# The English Dancing Master



## Taggart (Feb 14, 2013)

Playford's publication of _The English Dancing Master_ in 1651 is the start of a new trend of dancing manuals in English.

The aim of this thread is to examine the dance forms, the tunes and the people. Who, for example, was Mr Isaac (a choreographer) after whom the maggot is named? Or Mr Beveridge?


----------



## Mandryka (Feb 22, 2013)

You might want to explore Martin Erhardt's group have done with improvised dance music, a group called Al Improvviso. And Guillermo Pérez too, with his group Tasto Solo, though in his case the focus is earlier. I'm sure both of them will be friendly if you emailed them.


----------



## Taggart (Feb 14, 2013)

Thanks for that :tiphat: - they're mostly too early and too European. Much more interested in the Broadside Band and Jeremy Barlow who has edited a complete Playford or (slightly later) Green Ginger who also do Scottish dance and of course Jennifer Thorp (Archivist, New College Oxford and part of the editorial advisory committee for Historical Dance) who has researched widely in the area.


----------



## Mandryka (Feb 22, 2013)

Freddy Eichelberger on that Witches recording you were listening to is very good, there’s a Attaignant recording by him too which I like - Attaignant another compliler/publisher like Playford.
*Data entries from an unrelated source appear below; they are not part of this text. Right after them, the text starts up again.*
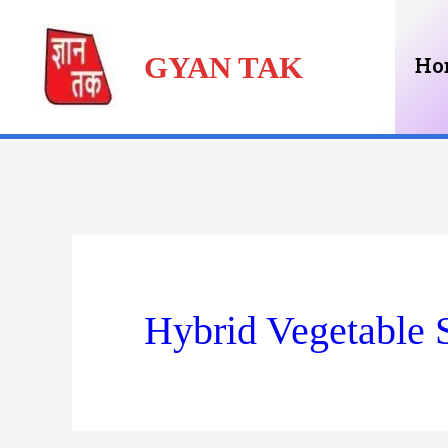
Skip
GYAN TAK
to
Ho
content
Hybrid Vegetable S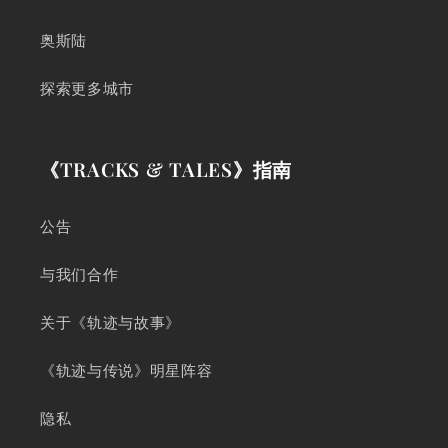
奥斯陆
探索更多城市
《TRACKS & TALES》指南
公告
与我们合作
关于《轨迹与故事》
《轨迹与传说》明星阵容
隐私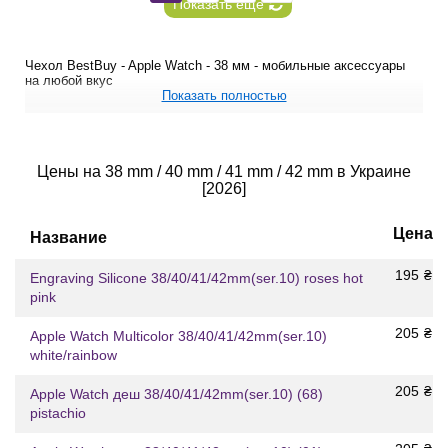
Показать еще
Чехол BestBuy - Apple Watch - 38 мм - мобильные аксессуары
на любой вкус
Показать полностью
Цены на 38 mm / 40 mm / 41 mm / 42 mm в Украине
[2026]
Цена
Название
195
₴
Engraving Silicone 38/40/41/42mm(ser.10) roses hot
pink
205
₴
Apple Watch Multicolor 38/40/41/42mm(ser.10)
white/rainbow
205
₴
Apple Watch деш 38/40/41/42mm(ser.10) (68)
pistachio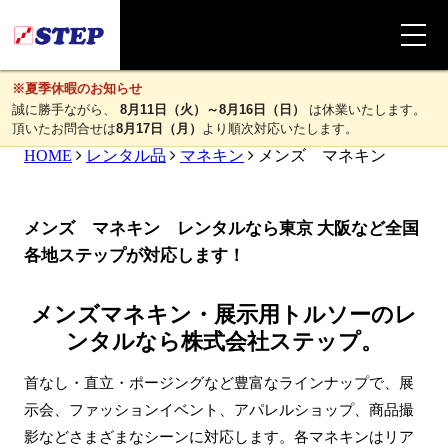
※夏季休暇のお知らせ
誠に勝手ながら、
8月11日（火）～8月16日（日）
は休業いたします。
頂いたお問合せは
8月17日（月）
より順次対応いたします。
HOME
レンタル品
マネキン
メンズ マネキン
メンズ マネキン レンタルなら東京 大阪など全国
各地ステップが対応します！
メンズマネキン・展示用トルソーのレ
ンタルなら株式会社ステップ。
首なし・直立・ポージングなど豊富なラインナップで、展
示会、ファッションイベント、アパレルショップ、商品撮
影などさまざまなシーンに対応します。各マネキンはリア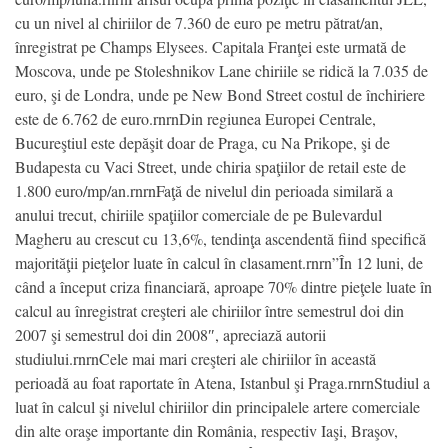
cu un nivel al chiriilor de 7.360 de euro pe metru pătrat/an,
înregistrat pe Champs Elysees. Capitala Franţei este urmată de
Moscova, unde pe Stoleshnikov Lane chiriile se ridică la 7.035 de
euro, şi de Londra, unde pe New Bond Street costul de închiriere
este de 6.762 de euro.rnrnDin regiunea Europei Centrale,
Bucureştiul este depăşit doar de Praga, cu Na Prikope, şi de
Budapesta cu Vaci Street, unde chiria spaţiilor de retail este de
1.800 euro/mp/an.rnrnFaţă de nivelul din perioada similară a
anului trecut, chiriile spaţiilor comerciale de pe Bulevardul
Magheru au crescut cu 13,6%, tendinţa ascendentă fiind specifică
majorităţii pieţelor luate în calcul în clasament.rnrn”În 12 luni, de
când a început criza financiară, aproape 70% dintre pieţele luate în
calcul au înregistrat creşteri ale chiriilor între semestrul doi din
2007 şi semestrul doi din 2008″, apreciază autorii
studiului.rnrnCele mai mari creşteri ale chiriilor în această
perioadă au foat raportate în Atena, Istanbul şi Praga.rnrnStudiul a
luat în calcul şi nivelul chiriilor din principalele artere comerciale
din alte oraşe importante din România, respectiv Iaşi, Braşov,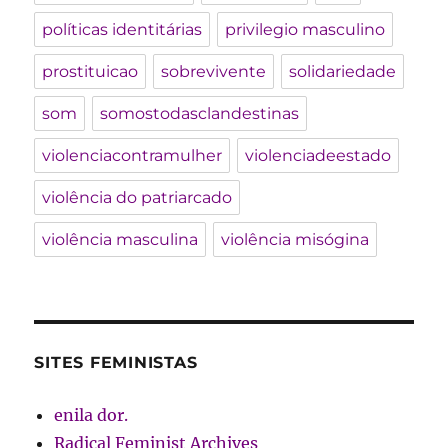
políticas identitárias
privilegio masculino
prostituicao
sobrevivente
solidariedade
som
somostodasclandestinas
violenciacontramulher
violenciadeestado
violência do patriarcado
violência masculina
violência misógina
SITES FEMINISTAS
enila dor.
Radical Feminist Archives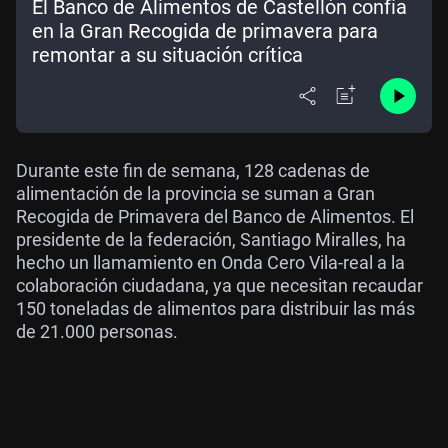
El Banco de Alimentos de Castellón confía
en la Gran Recogida de primavera para
remontar a su situación crítica
Durante este fin de semana, 128 cadenas de
alimentación de la provincia se suman a Gran
Recogida de Primavera del Banco de Alimentos. El
presidente de la federación, Santiago Miralles, ha
hecho un llamamiento en Onda Cero Vila-real a la
colaboración ciudadana, ya que necesitan recaudar
150 toneladas de alimentos para distribuir las más
de 21.000 personas.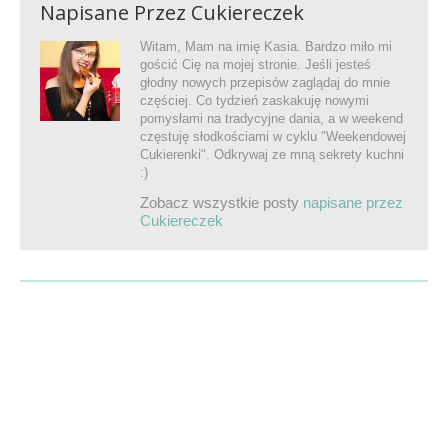
Napisane Przez
Cukiereczek
Witam, Mam na imię Kasia. Bardzo miło mi
gościć Cię na mojej stronie. Jeśli jesteś
głodny nowych przepisów zaglądaj do mnie
częściej. Co tydzień zaskakuję nowymi
pomysłami na tradycyjne dania, a w weekend
częstuję słodkościami w cyklu "Weekendowej
Cukierenki". Odkrywaj ze mną sekrety kuchni
:)
Zobacz wszystkie posty
napisane przez
Cukiereczek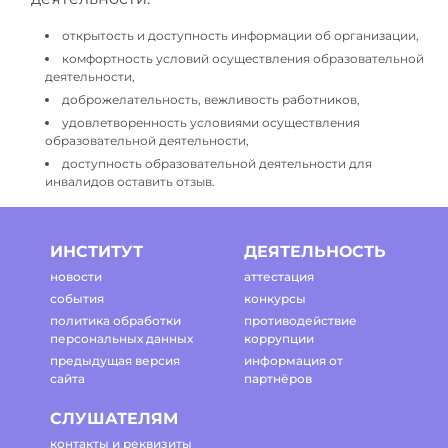
открытость и доступность информации об организации,
комфортность условий осуществления образовательной
деятельности,
доброжелательность, вежливость работников,
удовлетворенность условиями осуществления
образовательной деятельности,
доступность образовательной деятельности для
инвалидов оставить отзыв.
ИНСТИТУТ
ДЕЯТЕЛЬНОСТЬ
новости
аттестация
события
конкурсы
политика обработки
противодействие
персональных данных
коррупции
предыдущая версия
информация от
сайта
партнёров
СЛУШАТЕЛЯМ
контакты и реквизиты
There’s a recording with some Playford by one of my favourite ensembles, called The Harp Consort.


----------



## Dorsetmike (Sep 26, 2018)

Some Playford and other dances


----------



## Dirge (Apr 10, 2012)

This site seems to provide the kind of info that you're looking for:

https://tunearch.org/wiki/TTA

You can search for a tune directly using the search box atop the page or browse all tunes in the archive:

https://tunearch.org/wiki/Category:Tune

The main tune page gives the music and basic data; click the *Tune annotations* link to get historical info, etc. Here's what you get for "Mr. Isaac's Maggot":

https://tunearch.org/wiki/Mr._Isaac’s_Maggot (main tune page)
https://tunearch.org/wiki/Annotation:Mr._Isaac’s_Maggot (tune annotations page)

The site is slow and hesitant to respond at times, but it seems to have a lot of information.


----------